3. The method according to claim 1, wherein the reversion inhibitor comprises a compound with three or more adjacent vicinal hydroxyl compounds.

4. The method according to claim 1, wherein the solid block functional composition comprises from about 1 to 15% by weight of a carbohydrate composition.

5. The method according to claim 4, wherein the carbohydrate comprises a C4.6 carbohydrate compound or mixtures thereof.

6. The method according to claim 5, wherein the reversal inhibitor comprises glucose, galactose, fructose or mixtures thereof.

7. The method according to claim 4, wherein the reversal inhibitor comprises a disaccharide.

8. The method according to claim 7, wherein the disaccharide comprises sucrose, maltose, lactose or mixtures thereof.

9. The method according to claim 1, wherein less than about 7% by weight of the hardness sequestering agent is reversed.

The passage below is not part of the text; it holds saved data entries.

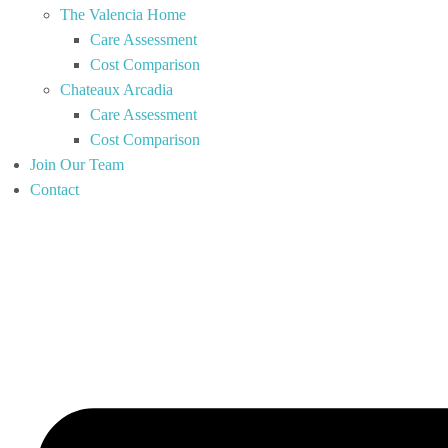
The Valencia Home
Care Assessment
Cost Comparison
Chateaux Arcadia
Care Assessment
Cost Comparison
Join Our Team
Contact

10. The method according to claim 1, wherein less than about 15% by weight of the condensed phosphate sequestering agent is reverted during processing and packing. The method according to claim 1, wherein the solid detergent does not discolour substantially after forming the mixed mass to a solid. 12. The method according to claim 1, wherein the mixed mass is formed into a solid in a plastic container. 13. A solid block alkaline detergent composition containing an effective amount of a condensed phosphate sequestering agent, the stabilized composition comprising: a) from 10 to 60% by weight of an inorganic source of alkalinity; b) from 10 to 45% by weight of a condensed phosphate sequestering agent; and c) from 1 to 15% by weight of an amount of stabilization and inhibition of effective reversion of a reversal inhibitor, the inhibitor comprising a monosaccharide of C4 to C6, or a disaccharide comprising sucrose, lactose, maltose or mixtures thereof; wherein the solid block is packed within a container and wherein less than 15% by weight of the condensed phosphate sequestering agent is coated. 14. The composition according to claim 13, wherein the reversion inhibitor comprises a compound with three or more adjacent vicinal hydroxyl compounds. 15. The composition according to claim 13, wherein less than about 10% of the condensed phosphate hardness sequestering agent is coated.